Stunden wie zähflüssige Marmelade. Die Ruhe bohrt, und dennoch wünsche
ich mir, dass es genau so bleibt. Nacht vor den Fenster, die Patienten
schlafen. Seidenpapierstille, die jeden Moment zerbrechen kann.
M. F., 73, Pneumonie. Im Spital fühlte ich mich wirklich wohl. Klar
wollte ich auch wieder nach Hause, aber es war eine angenehme Erfahrung.
J. G., 46, Meniskusriss. Die Ärzte waren freundlich, kompetent und
nahmen sich Zeit. Es hat mich jedoch gestört wenn sie Fachbegriffen
verwendet haben.
Ich streife durch die leeren Gänge. Im weissen Mantel bin ich Ärztin.
Wie eine zweite Haut, denke ich. Ich lasse mich in der Umkleide zurück
und werde sie.
Eine verwirrte Patientin will mitten in der Nacht nach Hause. Wegen
ihrem Hund, sagt sie. Ich weiss nicht, ob sie einen Hund besitzt.
Vielleicht hatte sie früher einen. Wir überreden sie noch ein wenig
weiter zu schlafen.
T. G., 57, St. n. Schildrüsenkarzinom. Meine Ärzte haben mich
medizinisch gut behandelt. Ich lebe immer noch und zwar nicht schlecht.
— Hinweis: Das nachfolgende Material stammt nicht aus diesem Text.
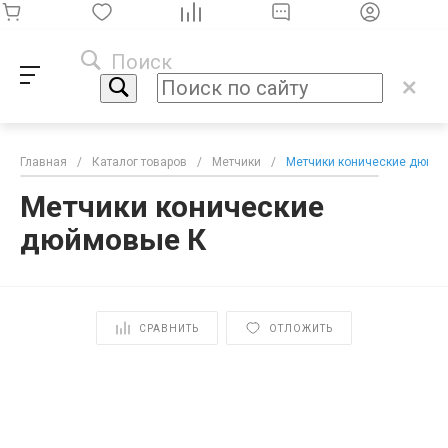
Поиск
Главная
/
Каталог товаров
/
Метчики
/
Метчики конические дюйм
Метчики конические
дюймовые К
СРАВНИТЬ
ОТЛОЖИТЬ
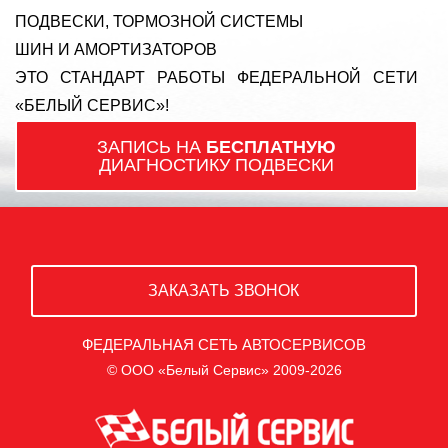
ПОДВЕСКИ, ТОРМОЗНОЙ СИСТЕМЫ
ШИН И АМОРТИЗАТОРОВ
ЭТО СТАНДАРТ РАБОТЫ ФЕДЕРАЛЬНОЙ СЕТИ
«БЕЛЫЙ СЕРВИС»!
ЗАПИСЬ НА
БЕСПЛАТНУЮ
ДИАГНОСТИКУ ПОДВЕСКИ
ЗАКАЗАТЬ ЗВОНОК
ФЕДЕРАЛЬНАЯ СЕТЬ АВТОСЕРВИСОВ
© ООО «Белый Сервис» 2009-2026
E. N., 35, Lungenembolie. Gesundheit bedeutet für mich viel und ich
sollte mehr dafür tun. Ich versuche es auch täglich, habe aber meistens
zu wenig Wille.
Ich denke an die sechs Jahre Studium, an die vielen Bücher und
Prüfungsbogen. Damals hat ein kleines Kreuzchen bei A, B oder C genügt.
Richtig oder falsch. Jetzt fragt keiner nach A, B oder C. Stattdessen
wühle ich mich durch die unzähligen Schränke auf dem Notfall auf der
Suche nach einer Pinzette, einem Medikament, einer Nierenschale.
P. Z., 34, Mandeloperation mit 6 Jahren. Ich erinnere mich wie ich mit
Schürze und "Badekappe" eingekleidet, auf den Stuhl gehoben wurde und
sie mir die stinkende Watte vor meine Nase hielten.
H. T., 50, Besucher. An einer Operation fände ich besonders schlimm, zu
wissen, dass den Ärzten oder Schwestern einen Fehler unterlaufen könnte,
sie sind auch nur Menschen.
Kaiserschnitt um Mitternacht. Wenn plötzlich das Telefon klingelt und
dir gesagt wird, dass du in fünfzehn Minuten im Operationssaal gebraucht
wirst.
Ich erinnere mich, als ich das erste Mal mit Mundschutz und Haube die
gefliesten Räume mit dem grellen Licht betreten hatte. Ich denke daran
wie sehr mich die Wärme des Patienten unter den sterilen Tüchern
irritierte. Wie mir schwindelig wurde. Frisches Blut riecht nach Eisen.
Koaguliertes Gewebe stinkt. Aber man gewöhnt sich daran.
A. S., 59, Rippenserienbruch. Ich hatte bis jetzt nur eine unangenehme
Erfahrung im Spital: Das Aufwachen aus der Narkose nach der
Gallenblasenoperation war unangenehm. Ein Gefühl wie Ersticken oder
Ertrinken.
J. Z., 61, koronare Herzkrankheit. Die Ärztin die die Untersuchung gemacht
hat war richtig witzig und gut drauf, aber trotzdem sehr professionell.
Nach langen Stunden wandelt sich der Himmel von schwarz über grau zu
blau. Erstes Vogelgezwitscher. Eine weitere Nacht gut überstanden, denke
ich, und trete nach dem Rapport in den Morgen hinaus. Ich wünsche meinen
Kollegen einen guten Tag während sie mich mit "schlaf gut"
verabschieden.
(Die Zitate sind in leicht abgewandelter Form echt und stammen von Freunden und Bekannten. Alter, Diagnose und Initialen sind frei erfunden.)